After the last two cycles, even the most cynical of political observers must concede that the electorate is becoming more engaged in politics. But what if your white-hot partisans are small in number or concentrated in areas far from where you need to rally support? That’s where technology comes in.
FLS Connect, an election services firm, is one of a handful of organizations that are using this technology to direct voters’ enthusiasm where it is needed most.
Rich Beeson, former political director at the RNC and currently a partner with FLS Connect, says that new technology has allowed campaigns to harness the natural enthusiasm of hardcore supporters. As an example of this, he points to Nan Hayworth’s successful campaign to unseat Rep. John Hall in New York’s 19th district.
“On the Hayworth campaign, a core group of 135 people made over 40,000 calls,” says Beeson. FLS Connect was able to make this happen by allowing committed volunteers to make outreach calls from home through a system he calls “Volunteer Connect.” “The Volunteer Connect system can take you through a survey and [a volunteer can] upload [the results] to a voter data file in real time,” he says. “The Hayworth campaign used it fantastically.”
Hayworth was not the first to use such a system. The Obama campaign employed a similar system in 2008. And, in the Massachusetts special Senate election earlier this year, Scott Brown’s campaign was able to direct over 150,000 phone calls into the state from all over the country.

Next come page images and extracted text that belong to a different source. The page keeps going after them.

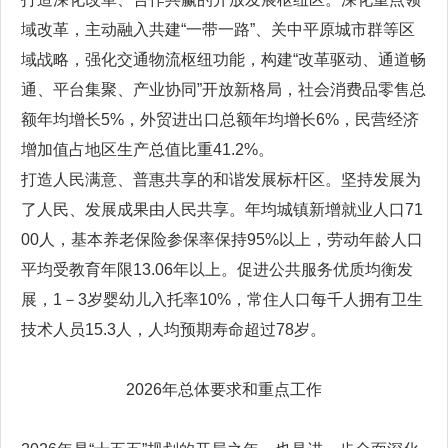
域改革，主动融入共建“一带一路”、关中平原城市群等区
域战略，强化交通物流枢纽功能，构建“改革驱动、通道畅
通、平台集聚、产业协同”开放新格局，社会消费品零售总
额年均增长5%，外贸进出口总额年均增长6%，民营经济
增加值占地区生产总值比重41.2%。
打造人民满意、普惠共享的和谐发展标杆区。坚持发展为
了人民、发展成果由人民共享。年均城镇新增就业人口71
00人，基本养老保险参保率保持95%以上，劳动年龄人口
平均受教育年限13.06年以上。促进公共服务优质均衡发
展，1－3岁婴幼儿入托率10%，常住人口每千人拥有卫生
技术人员15.3人，人均预期寿命超过78岁。
2026年总体要求和重点工作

Volunteer Connect can transform an enthusiastic but idle voter in a district without a competitive race into a key GOTV operative in any state or district in the country.

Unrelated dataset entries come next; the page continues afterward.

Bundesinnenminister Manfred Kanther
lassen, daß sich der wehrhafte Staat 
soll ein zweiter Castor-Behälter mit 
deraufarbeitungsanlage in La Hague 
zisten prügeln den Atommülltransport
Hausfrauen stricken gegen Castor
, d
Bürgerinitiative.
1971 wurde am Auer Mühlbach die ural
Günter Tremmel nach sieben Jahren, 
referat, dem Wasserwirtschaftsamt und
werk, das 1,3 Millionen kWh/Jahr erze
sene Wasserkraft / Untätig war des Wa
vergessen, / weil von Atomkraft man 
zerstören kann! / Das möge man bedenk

Another way to turn enthusiastic voters into an efficient campaigning force is the ever evolving “walk book.” The “walk book” is a map of a portion of a district directing volunteers where to knock on doors and marshal votes. This practice is perhaps as old as the American political system, and there is no better way to get people to the polls than a conversation with a neighbor (perhaps outmatched only by direct contact with a candidate). Beeson says that mobile technology has made the “walk book” accessible to all and functionally more relevant.
“[In 2004] we were printing out Google maps and drawing areas with a highlighter,” remembered Beeson. “It wasn’t very efficient.” American Crossroads PAC, a conservative political action committee affiliated with former President Bush advisor Karl Rove, was instrumental in utilizing new technology to optimize the “walk book.”
“The worst thing you could do is have a walk program unorganized,” says Beeson. “American Crossroads sent iPads out to Colorado and Nevada and volunteers would walk door to door with an iPad application that they could walk and follow in real time.” He says it will be some time before every volunteer can follow along with an iPad, uploading data to headquarters as quickly as they gather it, but that day is fast approaching.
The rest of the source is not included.